Saved data entries
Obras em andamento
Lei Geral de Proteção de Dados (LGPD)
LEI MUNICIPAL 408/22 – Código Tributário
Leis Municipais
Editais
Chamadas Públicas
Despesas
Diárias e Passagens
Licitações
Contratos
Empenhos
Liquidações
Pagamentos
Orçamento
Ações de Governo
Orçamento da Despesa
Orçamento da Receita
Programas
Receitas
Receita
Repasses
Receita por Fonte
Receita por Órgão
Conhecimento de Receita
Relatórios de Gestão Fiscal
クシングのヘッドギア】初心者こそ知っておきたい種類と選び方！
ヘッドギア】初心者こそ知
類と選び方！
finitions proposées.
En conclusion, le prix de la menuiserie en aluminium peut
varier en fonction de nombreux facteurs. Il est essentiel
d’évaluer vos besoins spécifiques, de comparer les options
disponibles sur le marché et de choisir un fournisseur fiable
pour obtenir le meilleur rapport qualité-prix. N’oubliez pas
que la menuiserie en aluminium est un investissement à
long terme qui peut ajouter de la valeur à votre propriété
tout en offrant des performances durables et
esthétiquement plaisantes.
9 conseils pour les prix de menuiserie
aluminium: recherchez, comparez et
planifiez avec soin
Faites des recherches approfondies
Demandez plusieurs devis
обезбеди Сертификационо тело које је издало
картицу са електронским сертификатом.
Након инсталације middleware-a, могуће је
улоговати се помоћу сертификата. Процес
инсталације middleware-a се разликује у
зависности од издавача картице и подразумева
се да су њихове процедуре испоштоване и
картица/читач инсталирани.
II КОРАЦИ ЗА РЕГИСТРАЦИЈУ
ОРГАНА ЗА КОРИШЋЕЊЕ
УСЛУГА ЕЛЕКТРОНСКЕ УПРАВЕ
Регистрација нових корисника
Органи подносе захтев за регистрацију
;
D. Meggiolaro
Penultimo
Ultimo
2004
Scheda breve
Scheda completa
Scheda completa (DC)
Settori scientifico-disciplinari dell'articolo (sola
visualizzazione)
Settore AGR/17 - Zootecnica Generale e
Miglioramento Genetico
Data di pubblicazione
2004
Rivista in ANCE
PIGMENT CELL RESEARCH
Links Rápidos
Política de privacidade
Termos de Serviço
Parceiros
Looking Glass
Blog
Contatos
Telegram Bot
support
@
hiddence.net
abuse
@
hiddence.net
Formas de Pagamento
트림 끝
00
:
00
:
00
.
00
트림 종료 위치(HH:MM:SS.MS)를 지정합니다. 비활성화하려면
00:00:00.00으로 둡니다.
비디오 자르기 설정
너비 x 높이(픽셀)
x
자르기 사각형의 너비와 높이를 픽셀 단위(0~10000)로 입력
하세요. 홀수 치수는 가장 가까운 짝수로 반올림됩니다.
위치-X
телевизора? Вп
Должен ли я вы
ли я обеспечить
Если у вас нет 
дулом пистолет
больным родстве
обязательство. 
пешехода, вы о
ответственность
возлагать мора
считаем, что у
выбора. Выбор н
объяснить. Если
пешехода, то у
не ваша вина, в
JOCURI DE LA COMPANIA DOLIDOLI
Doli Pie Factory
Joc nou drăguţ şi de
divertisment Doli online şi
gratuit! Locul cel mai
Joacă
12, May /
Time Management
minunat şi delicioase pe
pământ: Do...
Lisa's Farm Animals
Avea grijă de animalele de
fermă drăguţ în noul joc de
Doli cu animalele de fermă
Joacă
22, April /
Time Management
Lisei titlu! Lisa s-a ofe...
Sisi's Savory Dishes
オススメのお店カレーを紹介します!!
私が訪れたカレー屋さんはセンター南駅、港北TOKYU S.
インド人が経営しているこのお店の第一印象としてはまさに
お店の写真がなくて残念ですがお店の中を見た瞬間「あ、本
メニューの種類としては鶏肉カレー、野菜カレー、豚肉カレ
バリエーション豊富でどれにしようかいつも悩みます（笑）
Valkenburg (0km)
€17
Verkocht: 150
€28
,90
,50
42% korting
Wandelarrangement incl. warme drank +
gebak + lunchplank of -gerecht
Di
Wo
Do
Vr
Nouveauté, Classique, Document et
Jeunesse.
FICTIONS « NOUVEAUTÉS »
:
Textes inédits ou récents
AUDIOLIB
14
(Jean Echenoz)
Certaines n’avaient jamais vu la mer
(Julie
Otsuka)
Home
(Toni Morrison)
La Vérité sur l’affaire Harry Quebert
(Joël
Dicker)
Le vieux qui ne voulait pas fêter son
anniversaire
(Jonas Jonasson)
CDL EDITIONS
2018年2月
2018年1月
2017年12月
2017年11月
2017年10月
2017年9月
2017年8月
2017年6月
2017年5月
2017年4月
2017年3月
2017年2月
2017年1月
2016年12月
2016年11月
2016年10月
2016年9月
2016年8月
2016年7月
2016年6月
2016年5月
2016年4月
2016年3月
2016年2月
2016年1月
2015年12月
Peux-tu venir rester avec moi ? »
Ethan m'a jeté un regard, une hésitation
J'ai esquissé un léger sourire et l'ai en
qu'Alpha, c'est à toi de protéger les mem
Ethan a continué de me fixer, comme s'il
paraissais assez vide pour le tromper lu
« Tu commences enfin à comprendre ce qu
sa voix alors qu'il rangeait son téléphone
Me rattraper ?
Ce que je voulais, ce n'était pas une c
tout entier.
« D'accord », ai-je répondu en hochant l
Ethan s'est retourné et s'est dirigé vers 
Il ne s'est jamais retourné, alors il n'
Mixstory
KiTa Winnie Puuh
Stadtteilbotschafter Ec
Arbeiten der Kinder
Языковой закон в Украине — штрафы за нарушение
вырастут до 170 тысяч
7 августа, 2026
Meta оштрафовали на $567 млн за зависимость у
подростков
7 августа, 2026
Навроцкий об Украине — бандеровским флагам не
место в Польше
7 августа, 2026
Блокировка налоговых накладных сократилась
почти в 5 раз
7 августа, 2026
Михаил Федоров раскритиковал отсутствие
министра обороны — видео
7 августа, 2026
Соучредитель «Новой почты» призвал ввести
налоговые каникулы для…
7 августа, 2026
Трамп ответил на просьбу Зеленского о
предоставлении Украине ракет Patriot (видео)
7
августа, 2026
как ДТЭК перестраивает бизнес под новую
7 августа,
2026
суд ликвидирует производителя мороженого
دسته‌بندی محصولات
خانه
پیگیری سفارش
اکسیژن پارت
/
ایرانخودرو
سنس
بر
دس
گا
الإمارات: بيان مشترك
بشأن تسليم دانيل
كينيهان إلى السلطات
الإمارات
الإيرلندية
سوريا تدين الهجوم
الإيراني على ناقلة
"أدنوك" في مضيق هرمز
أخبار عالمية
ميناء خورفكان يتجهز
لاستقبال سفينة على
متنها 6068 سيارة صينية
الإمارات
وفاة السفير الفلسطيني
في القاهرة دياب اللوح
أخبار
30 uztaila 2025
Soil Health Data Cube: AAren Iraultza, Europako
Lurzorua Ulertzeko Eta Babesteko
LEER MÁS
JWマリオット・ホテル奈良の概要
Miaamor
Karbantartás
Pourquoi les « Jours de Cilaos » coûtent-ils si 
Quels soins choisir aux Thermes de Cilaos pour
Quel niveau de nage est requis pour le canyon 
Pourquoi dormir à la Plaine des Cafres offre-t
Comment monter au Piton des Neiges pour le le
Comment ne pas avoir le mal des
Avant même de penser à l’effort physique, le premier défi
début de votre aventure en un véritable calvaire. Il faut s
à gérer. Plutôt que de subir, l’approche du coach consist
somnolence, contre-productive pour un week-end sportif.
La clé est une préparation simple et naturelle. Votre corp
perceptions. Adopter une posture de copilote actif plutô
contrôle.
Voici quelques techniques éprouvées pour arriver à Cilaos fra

* [Instructions for the task]: The response should consist of all the entries, set down exactly.

* [Response to this exercise]:
Obras em andamento
Lei Geral de Proteção de Dados (LGPD)
LEI MUNICIPAL 408/22 – Código Tributário
Leis Municipais
Editais
Chamadas Públicas
Despesas
Diárias e Passagens
Licitações
Contratos
Empenhos
Liquidações
Pagamentos
Orçamento
Ações de Governo
Orçamento da Despesa
Orçamento da Receita
Programas
Receitas
Receita
Repasses
Receita por Fonte
Receita por Órgão
Conhecimento de Receita
Relatórios de Gestão Fiscal
クシングのヘッドギア】初心者こそ知っておきたい種類と選び方！
ヘッドギア】初心者こそ知
類と選び方！
finitions proposées.
En conclusion, le prix de la menuiserie en aluminium peut
varier en fonction de nombreux facteurs. Il est essentiel
d’évaluer vos besoins spécifiques, de comparer les options
disponibles sur le marché et de choisir un fournisseur fiable
pour obtenir le meilleur rapport qualité-prix. N’oubliez pas
que la menuiserie en aluminium est un investissement à
long terme qui peut ajouter de la valeur à votre propriété
tout en offrant des performances durables et
esthétiquement plaisantes.
9 conseils pour les prix de menuiserie
aluminium: recherchez, comparez et
planifiez avec soin
Faites des recherches approfondies
Demandez plusieurs devis
обезбеди Сертификационо тело које је издало
картицу са електронским сертификатом.
Након инсталације middleware-a, могуће је
улоговати се помоћу сертификата. Процес
инсталације middleware-a се разликује у
зависности од издавача картице и подразумева
се да су њихове процедуре испоштоване и
картица/читач инсталирани.
II КОРАЦИ ЗА РЕГИСТРАЦИЈУ
ОРГАНА ЗА КОРИШЋЕЊЕ
УСЛУГА ЕЛЕКТРОНСКЕ УПРАВЕ
Регистрација нових корисника
Органи подносе захтев за регистрацију
;
D. Meggiolaro
Penultimo
Ultimo
2004
Scheda breve
Scheda completa
Scheda completa (DC)
Settori scientifico-disciplinari dell'articolo (sola
visualizzazione)
Settore AGR/17 - Zootecnica Generale e
Miglioramento Genetico
Data di pubblicazione
2004
Rivista in ANCE
PIGMENT CELL RESEARCH
Links Rápidos
Política de privacidade
Termos de Serviço
Parceiros
Looking Glass
Blog
Contatos
Telegram Bot
support
@
hiddence.net
abuse
@
hiddence.net
Formas de Pagamento
트림 끝
00
:
00
:
00
.
00
트림 종료 위치(HH:MM:SS.MS)를 지정합니다. 비활성화하려면
00:00:00.00으로 둡니다.
비디오 자르기 설정
너비 x 높이(픽셀)
x
자르기 사각형의 너비와 높이를 픽셀 단위(0~10000)로 입력
하세요. 홀수 치수는 가장 가까운 짝수로 반올림됩니다.
위치-X
телевизора? Вп
Должен ли я вы
ли я обеспечить
Если у вас нет 
дулом пистолет
больным родстве
обязательство. 
пешехода, вы о
ответственность
возлагать мора
считаем, что у
выбора. Выбор н
объяснить. Если
пешехода, то у
не ваша вина, в
JOCURI DE LA COMPANIA DOLIDOLI
Doli Pie Factory
Joc nou drăguţ şi de
divertisment Doli online şi
gratuit! Locul cel mai
Joacă
12, May /
Time Management
minunat şi delicioase pe
pământ: Do...
Lisa's Farm Animals
Avea grijă de animalele de
fermă drăguţ în noul joc de
Doli cu animalele de fermă
Joacă
22, April /
Time Management
Lisei titlu! Lisa s-a ofe...
Sisi's Savory Dishes
オススメのお店カレーを紹介します!!
私が訪れたカレー屋さんはセンター南駅、港北TOKYU S.
インド人が経営しているこのお店の第一印象としてはまさに
お店の写真がなくて残念ですがお店の中を見た瞬間「あ、本
メニューの種類としては鶏肉カレー、野菜カレー、豚肉カレ
バリエーション豊富でどれにしようかいつも悩みます（笑）
Valkenburg (0km)
€17
Verkocht: 150
€28
,90
,50
42% korting
Wandelarrangement incl. warme drank +
gebak + lunchplank of -gerecht
Di
Wo
Do
Vr
Nouveauté, Classique, Document et
Jeunesse.
FICTIONS « NOUVEAUTÉS »
:
Textes inédits ou récents
AUDIOLIB
14
(Jean Echenoz)
Certaines n’avaient jamais vu la mer
(Julie
Otsuka)
Home
(Toni Morrison)
La Vérité sur l’affaire Harry Quebert
(Joël
Dicker)
Le vieux qui ne voulait pas fêter son
anniversaire
(Jonas Jonasson)
CDL EDITIONS
2018年2月
2018年1月
2017年12月
2017年11月
2017年10月
2017年9月
2017年8月
2017年6月
2017年5月
2017年4月
2017年3月
2017年2月
2017年1月
2016年12月
2016年11月
2016年10月
2016年9月
2016年8月
2016年7月
2016年6月
2016年5月
2016年4月
2016年3月
2016年2月
2016年1月
2015年12月
Peux-tu venir rester avec moi ? »
Ethan m'a jeté un regard, une hésitation
J'ai esquissé un léger sourire et l'ai en
qu'Alpha, c'est à toi de protéger les mem
Ethan a continué de me fixer, comme s'il
paraissais assez vide pour le tromper lu
« Tu commences enfin à comprendre ce qu
sa voix alors qu'il rangeait son téléphone
Me rattraper ?
Ce que je voulais, ce n'était pas une c
tout entier.
« D'accord », ai-je répondu en hochant l
Ethan s'est retourné et s'est dirigé vers 
Il ne s'est jamais retourné, alors il n'
Mixstory
KiTa Winnie Puuh
Stadtteilbotschafter Ec
Arbeiten der Kinder
Языковой закон в Украине — штрафы за нарушение
вырастут до 170 тысяч
7 августа, 2026
Meta оштрафовали на $567 млн за зависимость у
подростков
7 августа, 2026
Навроцкий об Украине — бандеровским флагам не
место в Польше
7 августа, 2026
Блокировка налоговых накладных сократилась
почти в 5 раз
7 августа, 2026
Михаил Федоров раскритиковал отсутствие
министра обороны — видео
7 августа, 2026
Соучредитель «Новой почты» призвал ввести
налоговые каникулы для…
7 августа, 2026
Трамп ответил на просьбу Зеленского о
предоставлении Украине ракет Patriot (видео)
7
августа, 2026
как ДТЭК перестраивает бизнес под новую
7 августа,
2026
суд ликвидирует производителя мороженого
دسته‌بندی محصولات
خانه
پیگیری سفارش
اکسیژن پارت
/
ایرانخودرو
سنس
بر
دس
گا
الإمارات: بيان مشترك
بشأن تسليم دانيل
كينيهان إلى السلطات
الإمارات
الإيرلندية
سوريا تدين الهجوم
الإيراني على ناقلة
"أدنوك" في مضيق هرمز
أخبار عالمية
ميناء خورفكان يتجهز
لاستقبال سفينة على
متنها 6068 سيارة صينية
الإمارات
وفاة السفير الفلسطيني
في القاهرة دياب اللوح
أخبار
30 uztaila 2025
Soil Health Data Cube: AAren Iraultza, Europako
Lurzorua Ulertzeko Eta Babesteko
LEER MÁS
JWマリオット・ホテル奈良の概要
Miaamor
Karbantartás
Pourquoi les « Jours de Cilaos » coûtent-ils si 
Quels soins choisir aux Thermes de Cilaos pour
Quel niveau de nage est requis pour le canyon 
Pourquoi dormir à la Plaine des Cafres offre-t
Comment monter au Piton des Neiges pour le le
Comment ne pas avoir le mal des
Avant même de penser à l’effort physique, le premier défi
début de votre aventure en un véritable calvaire. Il faut s
à gérer. Plutôt que de subir, l’approche du coach consist
somnolence, contre-productive pour un week-end sportif.
La clé est une préparation simple et naturelle. Votre corp
perceptions. Adopter une posture de copilote actif plutô
contrôle.
Voici quelques techniques éprouvées pour arriver à Cilaos fra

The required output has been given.